The data for this assignment are in a compressed (.bz2) comma-separated-value file. The archive is available to download file from the course web site:
Storm Data [47Mb]
Accompanying documentation (PDF) of the database is available. It describes some of the variables and can be obtained at the addresses below:
National Weather Service Storm Data Documentation
National Climatic Data Center Storm Events FAQ
Required libraries are loaded. Data are loaded from the original bz2 file, and, in order to reduce processing time, just the relevant columns are subsetted. Dump session info for reproducibility. A small subroutine, myKable, is set up to apply clean formatting to results tables.
library(dplyr)
library(stringr)
library(ggplot2)
library(kableExtra)
library(RCurl)
library(scales)
sessionInfo()
## R version 4.0.0 (2020-04-24)
## Platform: x86_64-w64-mingw32/x64 (64-bit)
## Running under: Windows 10 x64 (build 18362)
##
## Matrix products: default
##
## locale:
## [1] LC_COLLATE=English_United States.1252
## [2] LC_CTYPE=English_United States.1252
## [3] LC_MONETARY=English_United States.1252
## [4] LC_NUMERIC=C
## [5] LC_TIME=English_United States.1252
##
## attached base packages:
## [1] stats graphics grDevices utils datasets methods base
##
## other attached packages:
## [1] scales_1.1.1 RCurl_1.98-1.2 kableExtra_1.1.0 ggplot2_3.3.0
## [5] stringr_1.4.0 dplyr_0.8.5
##
## loaded via a namespace (and not attached):
## [1] Rcpp_1.0.4.6 pillar_1.4.4 compiler_4.0.0 bitops_1.0-6
## [5] tools_4.0.0 digest_0.6.25 evaluate_0.14 lifecycle_0.2.0
## [9] tibble_3.0.1 gtable_0.3.0 viridisLite_0.3.0 pkgconfig_2.0.3
## [13] rlang_0.4.6 rstudioapi_0.11 yaml_2.2.1 xfun_0.13
## [17] withr_2.2.0 httr_1.4.1 knitr_1.28 xml2_1.3.2
## [21] vctrs_0.2.4 hms_0.5.3 webshot_0.5.2 grid_4.0.0
## [25] tidyselect_1.0.0 glue_1.4.0 R6_2.4.1 rmarkdown_2.1
## [29] purrr_0.3.4 readr_1.3.1 magrittr_1.5 codetools_0.2-16
## [33] ellipsis_0.3.0 htmltools_0.4.0 assertthat_0.2.1 rvest_0.3.5
## [37] colorspace_1.4-1 stringi_1.4.6 munsell_0.5.0 crayon_1.3.4
#url <- "https://d396qusza40orc.cloudfront.net/repdata%2Fdata%2FStormData.csv.bz2"
setwd("d:/courses/coursera-r-programming/reproducible-research/week-four/assignment/")
#getURL(url)
data <- read.csv("repdata_data_StormData.csv.bz2", stringsAsFactors = FALSE, header = TRUE)

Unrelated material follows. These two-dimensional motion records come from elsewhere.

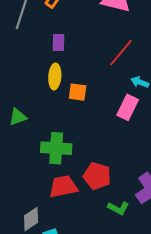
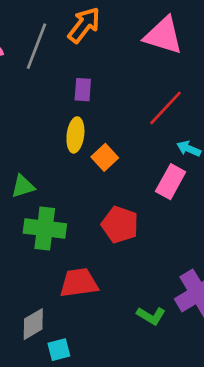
orange square: (78, 92) -> (105, 157), turned 36
green cross: (56, 148) -> (45, 228), moved
red pentagon: (97, 176) -> (120, 225), moved

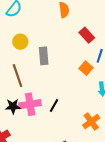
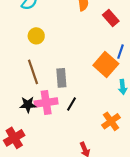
red rectangle: (87, 35) -> (111, 18), moved
gray rectangle: (44, 56) -> (61, 78), moved
orange square: (86, 68) -> (106, 65), size x1.6

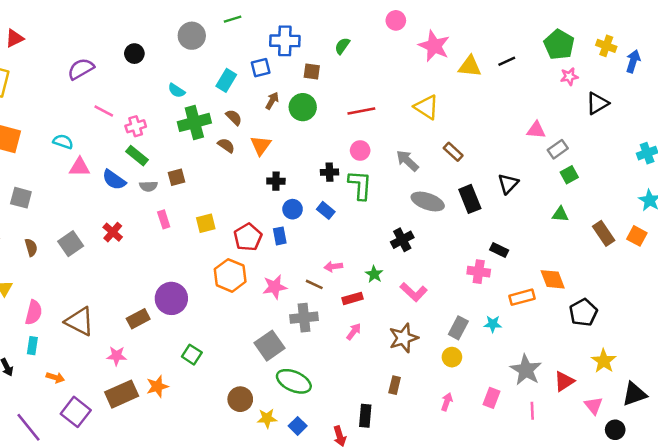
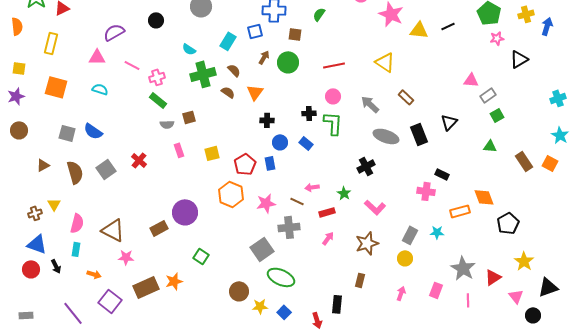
yellow cross: (606, 46) -> (526, 14), turned -35
pink triangle: (80, 167) -> (97, 57), moved
blue semicircle: (114, 180) -> (93, 131), moved
brown semicircle: (31, 247) -> (75, 172), size x1.6
pink star: (117, 356) -> (126, 257), moved

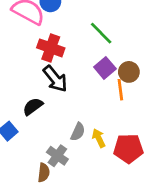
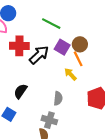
black arrow: (55, 79) -> (39, 55), moved, turned -75
yellow arrow: (99, 138) -> (70, 74), moved

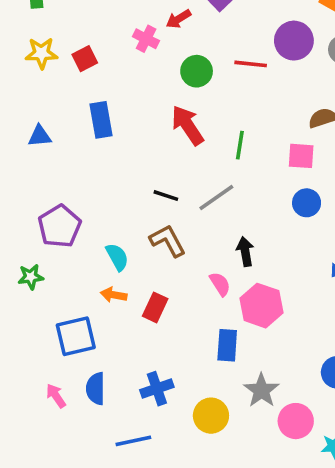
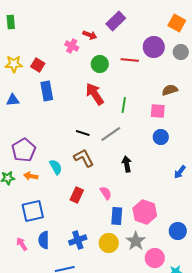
red arrow: (179, 19) -> (90, 35), turned -128
yellow star: (41, 53) -> (14, 64), moved
red square: (85, 59) -> (38, 65), moved, turned -32
pink semicircle: (220, 284) -> (106, 193), moved
orange arrow: (114, 295) -> (31, 176), moved
pink hexagon: (261, 306) -> (145, 212), moved
yellow circle: (211, 416) -> (109, 243), moved

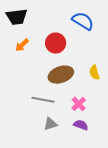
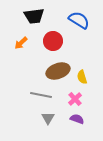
black trapezoid: (17, 17) -> (34, 16), moved
yellow semicircle: (94, 72) -> (82, 77), moved
gray triangle: (50, 124) -> (48, 118), turned -40

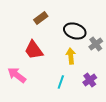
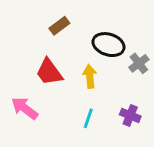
yellow arrow: (71, 56) -> (90, 76), moved
purple cross: (90, 80) -> (130, 115), turned -32

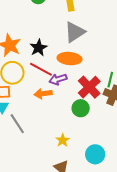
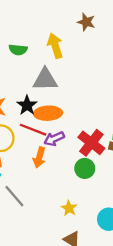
gray triangle: (75, 32) -> (45, 80), moved, turned 40
orange ellipse: (69, 59) -> (48, 113), moved
orange arrow: (43, 94) -> (39, 157), turned -60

dataSubset <- data[,c(8,23:28)]
myKable <- function(x, columnNames, caption){
kable(x, format = "html", col.names = columnNames, align= "l", caption = caption) %>%
kable_styling(bootstrap_options = c("striped", "hover", "condensed", "bordered"), full_width = FALSE, font_size = 11, position = "left") %>%
column_spec(1, width = "20em") %>%
column_spec(2, width = "14em")
}
Examine which events report the highest number of fatalities, subsetting the top 12 event types.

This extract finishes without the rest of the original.